Caractérisation de la technique

Description de la technique :

Crédit photo : Unilet

 

Le principe :

La bineuse est un outil de désherbage mécanique travaillant dans l’inter-rang des cultures sarclées déjà implantées. Elle agit en coupant ou arrachant les adventices et en remuant la terre dans les inter-rangs. Elle permet aussi de décroûter et de butter, selon les différents éléments bineurs utilisés. Les bineuses à doigts ou moulinets sont adaptées pour intervenir sur le rang.

La bineuse est efficace sur un large spectre d’adventices (graminées et dicotylédones annuelles) de la levée jusqu’à des stades de développement avancés (voir page 2 Bineuse, CUMA Ouest). Elle n’est pas efficace contre les vivaces car sa profondeur de travail est trop faible. Contrairement à la houe et à la herse étrille, elle permet d’en ralentir la croissance mais risque de générer des bouture de rhizomes. Elle constitue une alternative à l'usage d'herbicide en culture.

Il est possible de biner après que la culture ait complètement levé et que les rangs soient visibles ou dès la levée des adventices, avant que la culture ne dépasse la hauteur du porte-outil. Un binage avant que la culture n'est levée est possible s'il bénéficie d'un guidage RTK.

 

Conditions de réussite :

Pour réussir son désherbage avec la bineuse, il est important de soigner le nivelage du sol au semis ou plantation afin d’éviter les mottes et les levées hétérogènes. Le sol doit être plat, rappuyé et suffisamment ressuyé sans qu’il soit trop sec. Elle est moins efficace en cas de présence trop importante de résidus de culture. La présence de débris végétaux altère peu l'efficacité de l'outil alors que la présence de cailloux diminue l’efficacité.

L’intervention doit impérativement être suivie d’un ou deux jours de temps sec et ensoleillé pour assurer la dessiccation des adventices arrachées.

 

Matériel :

Les éléments bineurs (1 par inter-rang) sont fixés à une poutre centrale mais sont indépendants et peuvent être réglés à différents écartements. Ces éléments comportent une à cinq pièces travaillantes, dont le type détermine l'agressivité et l’action sur le sol et les adventices. Il en existe une grande variété (voir La bineuse, ARVALIS-Institut du végétal) et peuvent être combinés.

Des protège-plants peuvent être utilisées lors de binages à des stades jeunes de la culture afin d’éviter le recouvrement du rang.
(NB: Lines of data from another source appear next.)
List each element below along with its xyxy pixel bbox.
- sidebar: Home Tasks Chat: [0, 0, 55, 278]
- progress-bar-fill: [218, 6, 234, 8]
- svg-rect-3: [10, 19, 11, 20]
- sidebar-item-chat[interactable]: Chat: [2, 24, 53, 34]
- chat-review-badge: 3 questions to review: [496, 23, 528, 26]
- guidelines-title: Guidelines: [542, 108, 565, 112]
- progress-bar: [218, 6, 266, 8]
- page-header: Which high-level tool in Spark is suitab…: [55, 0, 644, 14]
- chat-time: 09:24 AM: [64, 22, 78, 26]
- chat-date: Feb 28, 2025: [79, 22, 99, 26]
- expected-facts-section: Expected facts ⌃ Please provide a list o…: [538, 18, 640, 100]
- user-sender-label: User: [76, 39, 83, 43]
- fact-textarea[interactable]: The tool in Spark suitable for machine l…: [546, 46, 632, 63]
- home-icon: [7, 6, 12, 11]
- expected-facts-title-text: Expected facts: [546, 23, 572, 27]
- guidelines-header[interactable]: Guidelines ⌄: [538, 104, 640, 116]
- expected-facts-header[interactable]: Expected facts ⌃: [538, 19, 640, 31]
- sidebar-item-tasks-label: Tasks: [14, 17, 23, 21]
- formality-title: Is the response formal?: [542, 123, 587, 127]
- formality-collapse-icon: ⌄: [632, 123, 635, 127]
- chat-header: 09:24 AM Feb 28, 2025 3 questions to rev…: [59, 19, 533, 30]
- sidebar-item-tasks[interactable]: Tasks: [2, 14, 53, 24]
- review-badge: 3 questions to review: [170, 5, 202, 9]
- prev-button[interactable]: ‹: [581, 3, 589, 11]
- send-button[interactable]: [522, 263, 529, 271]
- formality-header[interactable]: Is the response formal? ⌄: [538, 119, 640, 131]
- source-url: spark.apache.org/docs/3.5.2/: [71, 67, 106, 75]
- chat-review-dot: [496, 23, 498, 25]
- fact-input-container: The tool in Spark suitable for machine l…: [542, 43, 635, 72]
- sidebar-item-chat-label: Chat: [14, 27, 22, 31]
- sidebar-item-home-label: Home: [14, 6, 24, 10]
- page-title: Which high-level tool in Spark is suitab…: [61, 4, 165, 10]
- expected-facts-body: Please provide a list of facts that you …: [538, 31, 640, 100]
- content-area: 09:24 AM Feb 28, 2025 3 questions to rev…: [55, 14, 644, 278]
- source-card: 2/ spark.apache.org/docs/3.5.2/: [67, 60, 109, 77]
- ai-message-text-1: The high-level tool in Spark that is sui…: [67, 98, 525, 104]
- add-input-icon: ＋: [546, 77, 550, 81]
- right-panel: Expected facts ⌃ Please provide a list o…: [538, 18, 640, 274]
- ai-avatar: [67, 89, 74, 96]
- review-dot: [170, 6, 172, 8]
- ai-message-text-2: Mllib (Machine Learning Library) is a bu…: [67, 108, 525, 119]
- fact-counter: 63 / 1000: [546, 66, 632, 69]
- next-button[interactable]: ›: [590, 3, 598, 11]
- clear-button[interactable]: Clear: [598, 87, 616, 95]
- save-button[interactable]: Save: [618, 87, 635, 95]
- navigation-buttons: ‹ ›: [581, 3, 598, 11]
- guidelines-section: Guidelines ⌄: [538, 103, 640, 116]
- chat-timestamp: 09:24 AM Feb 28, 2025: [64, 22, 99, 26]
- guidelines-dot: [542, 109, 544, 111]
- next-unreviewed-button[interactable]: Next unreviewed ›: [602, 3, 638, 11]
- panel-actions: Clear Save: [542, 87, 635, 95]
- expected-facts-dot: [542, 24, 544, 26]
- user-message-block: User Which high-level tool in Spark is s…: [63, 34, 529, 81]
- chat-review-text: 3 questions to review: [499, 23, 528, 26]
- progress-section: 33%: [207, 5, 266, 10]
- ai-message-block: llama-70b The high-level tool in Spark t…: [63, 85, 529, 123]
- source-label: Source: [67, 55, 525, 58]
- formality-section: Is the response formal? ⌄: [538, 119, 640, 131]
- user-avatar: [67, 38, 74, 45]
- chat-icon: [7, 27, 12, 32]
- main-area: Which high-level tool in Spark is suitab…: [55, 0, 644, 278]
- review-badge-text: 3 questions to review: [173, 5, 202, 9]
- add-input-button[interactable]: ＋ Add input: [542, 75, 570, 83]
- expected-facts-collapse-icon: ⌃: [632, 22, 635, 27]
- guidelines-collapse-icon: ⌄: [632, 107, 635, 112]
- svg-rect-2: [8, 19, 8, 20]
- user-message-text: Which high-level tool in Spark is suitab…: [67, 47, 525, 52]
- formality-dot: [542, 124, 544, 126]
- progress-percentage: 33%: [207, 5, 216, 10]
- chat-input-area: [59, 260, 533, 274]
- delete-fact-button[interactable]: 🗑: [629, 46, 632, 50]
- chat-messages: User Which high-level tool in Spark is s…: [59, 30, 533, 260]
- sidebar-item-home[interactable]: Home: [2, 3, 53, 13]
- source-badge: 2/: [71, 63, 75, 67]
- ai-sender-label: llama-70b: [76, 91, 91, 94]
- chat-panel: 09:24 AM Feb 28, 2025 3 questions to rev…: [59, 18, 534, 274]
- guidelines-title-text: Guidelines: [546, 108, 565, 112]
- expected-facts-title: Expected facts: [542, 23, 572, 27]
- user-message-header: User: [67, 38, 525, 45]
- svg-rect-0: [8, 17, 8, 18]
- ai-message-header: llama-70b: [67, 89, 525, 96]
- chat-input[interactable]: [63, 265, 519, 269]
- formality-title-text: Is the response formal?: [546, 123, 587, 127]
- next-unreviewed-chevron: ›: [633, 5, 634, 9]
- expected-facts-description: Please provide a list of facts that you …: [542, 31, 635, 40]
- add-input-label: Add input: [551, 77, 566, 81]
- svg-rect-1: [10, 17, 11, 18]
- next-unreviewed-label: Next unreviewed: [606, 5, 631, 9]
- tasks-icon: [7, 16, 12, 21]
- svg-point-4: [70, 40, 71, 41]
Les bineuses peuvent aussi être équipées d’un système de guidage (guidage manuel, bineuse frontale, par caméra, par satellite, …), qui permet un confort, une précision du travail et des débits de chantier supérieurs. Il est indispensable en céréales.

La largeur de travail doit être la même que celle du semoir ou de la planteuse afin de faciliter le guidage et la précision de travail.
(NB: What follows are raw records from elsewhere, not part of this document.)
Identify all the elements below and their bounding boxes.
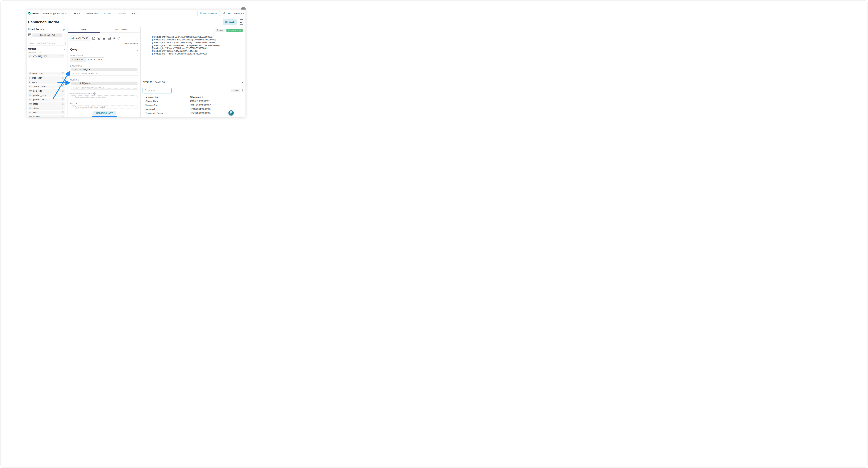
preset-logo[interactable]: preset [27, 9, 40, 18]
tab-data[interactable]: DATA [68, 27, 100, 32]
column-item[interactable]: abc address_line1 [28, 85, 65, 88]
control-panel: DATA CUSTOMIZE HANDLEBARS 4k [68, 27, 141, 117]
percentage-metrics-dropzone[interactable]: + Drop columns/metrics here or click [71, 95, 137, 98]
metric-item-count[interactable]: f(x) COUNT(*) [28, 54, 64, 58]
remove-icon[interactable]: ✕ [72, 68, 73, 70]
line-chart-icon[interactable] [92, 37, 95, 40]
drag-handle-icon[interactable] [62, 72, 64, 75]
drag-handle-icon[interactable] [62, 94, 64, 97]
dataset-name[interactable]: public.Vehicle Sales [32, 33, 62, 37]
drag-handle-icon[interactable] [62, 98, 64, 101]
search-metrics-columns-input[interactable] [28, 41, 66, 45]
dimensions-dropzone[interactable]: + Drop columns here or click [71, 72, 137, 75]
viz-type-handlebars[interactable]: HANDLEBARS [69, 35, 90, 41]
query-status: 7 rows 00:00:02.56 [215, 29, 243, 32]
sort-icon [202, 96, 203, 98]
column-item[interactable]: abc state [28, 102, 65, 106]
drag-handle-icon[interactable] [61, 55, 63, 58]
query-mode-toggle: AGGREGATE RAW RECORDS [70, 57, 104, 62]
column-item[interactable]: abc product_code [28, 93, 65, 97]
chevron-up-icon[interactable] [242, 81, 243, 84]
column-item[interactable]: abc deal_size [28, 89, 65, 93]
hash-icon: # [29, 81, 30, 84]
drag-handle-icon[interactable] [62, 111, 64, 114]
metrics-control: ✕ f(x) SUM(sales) › + Drop columns/metri… [70, 81, 138, 90]
column-item[interactable]: # sales [28, 80, 65, 84]
area-chart-icon[interactable] [102, 37, 106, 40]
metric-pill-sum-sales[interactable]: ✕ f(x) SUM(sales) › [71, 82, 137, 85]
chevron-up-icon[interactable] [63, 48, 65, 51]
chevron-up-icon[interactable] [136, 49, 138, 52]
column-item[interactable]: order_date [28, 72, 65, 75]
column-item[interactable]: abc product_line [28, 98, 65, 101]
tab-customize[interactable]: CUSTOMIZE [100, 27, 141, 32]
column-item[interactable]: abc status [28, 106, 65, 110]
active-tab-indicator [142, 85, 148, 85]
top-navbar: preset Preset Support - Jason Home Dashb… [27, 9, 245, 18]
abc-icon: abc [29, 94, 32, 96]
mode-raw-records[interactable]: RAW RECORDS [86, 58, 104, 62]
plus-icon: + [72, 96, 74, 98]
column-item[interactable]: abc city [28, 111, 65, 114]
dataset-options-icon[interactable]: ⋮ [64, 34, 66, 36]
notifications-bell-icon[interactable] [222, 12, 225, 15]
mode-aggregate[interactable]: AGGREGATE [70, 58, 86, 62]
copy-icon[interactable] [242, 89, 244, 92]
plus-icon: + [228, 12, 230, 15]
save-disk-icon [225, 21, 227, 24]
chart-source-panel: Chart Source public.Vehicle Sales ⋮ Metr… [27, 27, 68, 117]
scrollbar[interactable] [67, 41, 67, 50]
chevron-right-icon[interactable]: › [135, 82, 136, 85]
drag-handle-icon[interactable] [62, 107, 64, 110]
chat-bubble-icon [230, 111, 232, 115]
nav-sql[interactable]: SQL▾ [131, 9, 137, 18]
drag-handle-icon[interactable] [62, 115, 64, 117]
column-header-sum-sales[interactable]: SUM(sales) [190, 95, 244, 99]
remove-icon[interactable]: ✕ [72, 83, 73, 84]
update-chart-button[interactable]: UPDATE CHART [93, 111, 116, 116]
dimension-pill-product-line[interactable]: ✕ abc product_line › [71, 68, 137, 71]
bar-chart-icon[interactable] [97, 37, 100, 40]
table-row: Motorcycles 1166388.3400000003 [141, 107, 244, 111]
add-new-button[interactable]: + ▾ [228, 12, 231, 15]
column-item[interactable]: abc country [28, 115, 65, 117]
checkbox-checked-icon [71, 37, 73, 39]
nav-charts[interactable]: Charts [104, 9, 111, 18]
results-search-input[interactable] [148, 89, 167, 92]
pane-resize-handle[interactable] [192, 78, 195, 79]
nav-home[interactable]: Home [74, 9, 81, 18]
tab-results[interactable]: RESULTS [143, 81, 152, 83]
json-result-row: {"product_line":"Classic Cars","SUM(sale… [152, 36, 220, 38]
more-options-button[interactable]: ... [239, 20, 244, 25]
save-button[interactable]: SAVE [223, 19, 237, 25]
drag-handle-icon[interactable] [62, 89, 64, 93]
viz-type-4k[interactable]: 4k [113, 37, 116, 39]
tab-samples[interactable]: SAMPLES [155, 81, 165, 83]
collapse-panel-icon[interactable] [63, 28, 65, 31]
table-icon[interactable] [108, 37, 111, 40]
settings-menu[interactable]: Settings ▾ [234, 12, 244, 15]
column-header-product-line[interactable]: product_line [146, 95, 190, 99]
metrics-dropzone[interactable]: + Drop columns/metrics here or click [71, 86, 137, 89]
chevron-down-icon: ▾ [243, 13, 244, 14]
support-chat-button[interactable] [228, 111, 234, 116]
pie-chart-icon[interactable] [117, 37, 121, 40]
plus-icon: + [72, 72, 74, 74]
abc-icon: abc [29, 116, 32, 117]
chevron-right-icon[interactable]: › [135, 68, 136, 71]
drag-handle-icon[interactable] [62, 85, 64, 88]
drag-handle-icon[interactable] [62, 76, 64, 80]
nav-dashboards[interactable]: Dashboards [86, 9, 99, 18]
invite-users-button[interactable]: INVITE USERS [197, 11, 220, 16]
plus-icon: + [72, 86, 74, 89]
view-all-charts-link[interactable]: View all charts [124, 42, 138, 45]
drag-handle-icon[interactable] [62, 102, 64, 105]
app-window: preset Preset Support - Jason Home Dashb… [27, 9, 245, 117]
abc-icon: abc [29, 103, 32, 105]
chevron-down-icon: ▾ [230, 13, 231, 14]
sort-by-dropzone[interactable]: + Drop a column/metric here or click [71, 105, 137, 108]
nav-datasets[interactable]: Datasets [117, 9, 126, 18]
chart-title-bar: HandlebarTutorial SAVE ... [27, 18, 245, 27]
column-item[interactable]: # price_each [28, 76, 65, 80]
drag-handle-icon[interactable] [62, 81, 64, 84]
L’agressivité de la bineuse est définie par :

  • La rigidité des dents sur lesquelles sont fixés les socs et la profondeur de travail du sol : plus les dents sont rigides, plus elles pénètrent dans le sol. La profondeur doit être comprise entre 2 et 6 cm. Le réglage se fait grâce à la roue jauge disposée sur chaque élément bineur.
  • Le type de soc utilisé
  • L’angle de pénétration du soc : plus le soc pénètre verticalement le sol, plus le travail est profond et davantage de terre est remuée avec une action favorable sur la croûte de battance et risque de faire remonter à la surface de nouvelles graines d’adventices.
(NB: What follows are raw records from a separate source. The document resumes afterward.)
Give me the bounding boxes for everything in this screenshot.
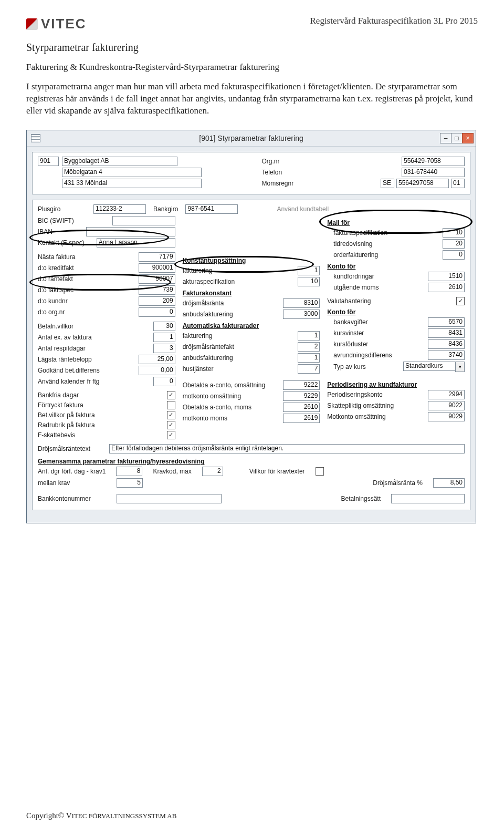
moms-nr-input[interactable]: 5564297058 [396, 179, 449, 188]
mellan-label: mellan krav [38, 479, 106, 487]
droj-input[interactable]: 8310 [283, 298, 320, 308]
drojp-input[interactable]: 8,50 [433, 478, 465, 488]
ob-moms-input[interactable]: 2610 [283, 403, 320, 412]
rante-input[interactable]: 90007 [139, 274, 175, 284]
nasta-input[interactable]: 7179 [139, 252, 175, 262]
af-anbud-input[interactable]: 1 [298, 353, 320, 363]
lagsta-input[interactable]: 25,00 [139, 355, 175, 364]
bankk-label: Bankkontonummer [38, 495, 106, 502]
bic-input[interactable] [112, 216, 175, 225]
af-anbud-label: anbudsfakturering [183, 354, 233, 362]
radrubrik-checkbox[interactable]: ✓ [167, 421, 175, 429]
minimize-button[interactable]: – [440, 133, 452, 143]
address2-input[interactable]: 431 33 Mölndal [62, 179, 202, 188]
bankk-input[interactable] [117, 494, 222, 503]
mk-oms-input[interactable]: 9229 [283, 391, 320, 401]
typ-label: Typ av kurs [327, 363, 365, 370]
mall-spec-input[interactable]: 10 [443, 228, 465, 238]
tel-input[interactable]: 031-678440 [402, 168, 465, 177]
godk-input[interactable]: 0,00 [139, 366, 175, 375]
ant-input[interactable]: 8 [116, 467, 142, 476]
bankavg-input[interactable]: 6570 [428, 317, 465, 327]
bankgiro-input[interactable]: 987-6541 [185, 204, 238, 214]
kundnr-input[interactable]: 209 [139, 296, 175, 306]
fortryckt-checkbox[interactable] [167, 401, 175, 409]
konst-spec-input[interactable]: 10 [298, 277, 320, 286]
villkor-label: Villkor för kravtexter [249, 468, 305, 475]
fskatt-checkbox[interactable]: ✓ [167, 431, 175, 439]
iban-input[interactable] [86, 227, 175, 236]
valuta-checkbox[interactable]: ✓ [456, 297, 465, 305]
kontakt-input[interactable]: Anna Larsson [97, 238, 175, 248]
periodk-input[interactable]: 2994 [428, 390, 465, 399]
af-hust-input[interactable]: 7 [298, 364, 320, 374]
konst-fakt-input[interactable]: 1 [298, 266, 320, 275]
close-button[interactable]: × [462, 133, 474, 143]
mk-moms-input[interactable]: 2619 [283, 414, 320, 423]
betvillpf-checkbox[interactable]: ✓ [167, 411, 175, 419]
moms-suffix-input[interactable]: 01 [451, 179, 465, 188]
betvillpf-label: Bet.villkor på faktura [38, 411, 95, 419]
krav-input[interactable]: 2 [202, 467, 223, 476]
kursf-input[interactable]: 8436 [428, 339, 465, 349]
company-code-input[interactable]: 901 [38, 157, 59, 166]
mk-moms-label: motkonto moms [183, 415, 227, 422]
gemensamma-head: Gemensamma parametrar fakturering/hyresr… [38, 458, 465, 465]
kundnr-label: d:o kundnr [38, 297, 68, 305]
anbud-input[interactable]: 3000 [283, 310, 320, 319]
villkor-checkbox[interactable] [316, 467, 324, 476]
anvkal-input[interactable]: 0 [153, 377, 175, 386]
ob-oms-input[interactable]: 9222 [283, 380, 320, 390]
mall-tid-input[interactable]: 20 [443, 239, 465, 249]
skatt-label: Skattepliktig omsättning [327, 402, 394, 409]
drojtext-label: Dröjsmålsräntetext [38, 445, 106, 452]
orgnr2-input[interactable]: 0 [139, 307, 175, 317]
menu-icon[interactable] [31, 134, 40, 142]
doc-title: Registervård Fakturaspecifikation 3L Pro… [310, 16, 478, 26]
orgnr-input[interactable]: 556429-7058 [402, 157, 465, 166]
auto-head: Automatiska fakturarader [183, 322, 320, 329]
bankfria-checkbox[interactable]: ✓ [167, 391, 175, 399]
section-title: Styrparametrar fakturering [26, 42, 478, 54]
kredit-input[interactable]: 900001 [139, 263, 175, 273]
af-fakt-input[interactable]: 1 [298, 331, 320, 341]
konto-moms-input[interactable]: 2610 [428, 283, 465, 292]
kursv-input[interactable]: 8431 [428, 328, 465, 338]
company-group: 901 Byggbolaget AB Möbelgatan 4 431 33 M… [32, 152, 470, 194]
plusgiro-input[interactable]: 112233-2 [93, 204, 146, 214]
respit-input[interactable]: 3 [153, 344, 175, 353]
tel-label: Telefon [262, 169, 282, 176]
motk-label: Motkonto omsättning [327, 413, 385, 420]
skatt-input[interactable]: 9022 [428, 401, 465, 410]
address1-input[interactable]: Möbelgatan 4 [62, 168, 202, 177]
bets-input[interactable] [391, 494, 465, 503]
godk-label: Godkänd bet.differens [38, 367, 100, 374]
maximize-button[interactable]: □ [451, 133, 463, 143]
typ-select[interactable]: Standardkurs [403, 362, 456, 371]
faktk-head: Fakturakonstant [183, 290, 320, 297]
konst-head: Konstantuppsättning [183, 257, 320, 264]
konto-kund-input[interactable]: 1510 [428, 272, 465, 281]
mall-order-input[interactable]: 0 [443, 250, 465, 260]
iban-label: IBAN [38, 228, 52, 235]
window-titlebar: [901] Styrparametrar fakturering – □ × [27, 130, 476, 147]
period-head: Periodisering av kundfakturor [327, 381, 465, 388]
mall-tid-label: tidredovisning [327, 240, 372, 248]
rante-label: d:o räntefakt [38, 275, 73, 283]
chevron-down-icon[interactable]: ▾ [455, 362, 465, 372]
drojtext-input[interactable]: Efter förfallodagen debiteras dröjsmålsr… [109, 444, 465, 453]
faktspec-input[interactable]: 739 [139, 285, 175, 295]
antalex-input[interactable]: 1 [153, 333, 175, 342]
company-name-input[interactable]: Byggbolaget AB [62, 157, 177, 166]
konto2-head: Konto för [327, 308, 465, 316]
betvillkor-input[interactable]: 30 [153, 322, 175, 331]
avrund-input[interactable]: 3740 [428, 351, 465, 360]
valuta-label: Valutahantering [327, 297, 371, 305]
moms-label: Momsregnr [262, 180, 294, 187]
betvillkor-label: Betaln.villkor [38, 323, 74, 330]
mellan-input[interactable]: 5 [117, 478, 143, 488]
moms-country-input[interactable]: SE [381, 179, 394, 188]
motk-input[interactable]: 9029 [428, 412, 465, 421]
fortryckt-label: Förtryckt faktura [38, 401, 83, 409]
af-droj-input[interactable]: 2 [298, 342, 320, 352]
La vitesse conseillée oscille entre 3 km/h au cours du premier passage (stades jeunes de la culture) et 10 km/h pour les passages plus tardifs. Avec des systèmes autoguidés il est possible d'avancer à 14 km/h.

Précision sur la technique :

La bineuse est à mobiliser dans des stratégies de désherbage mécanique en complément de la herse étrille et de la houe rotative, ou mixtes. Elle est plutôt réservée à des passages à des stades plus avancés de la culture et des adventices et peut être associée à des éléments de pulvérisation en localisé (désherbinage), traitant le rang.

 


Source : La bineuse, Agrotransfert

Il est aussi possible de biner sur féverole à partir de 4-5 F, sur soja à partir du stade 1ère feuille trifoliée et sur culture légumière.
 



Période de mise en œuvre
Sur culture implantée


Echelle spatiale de mise en œuvre
Parcelle


Application de la technique à...

Toutes les cultures : Facilement généralisable

Technique facilement généralisable sur culture implantée à écartement suffisant pour le passage des éléments bineurs (minimum 15 cm). Elle est envisageable à faible écartement (jusqu'à 17,5 cm d'écartement) à condition d'avoir un système de guidage performant (RTK, caméra …).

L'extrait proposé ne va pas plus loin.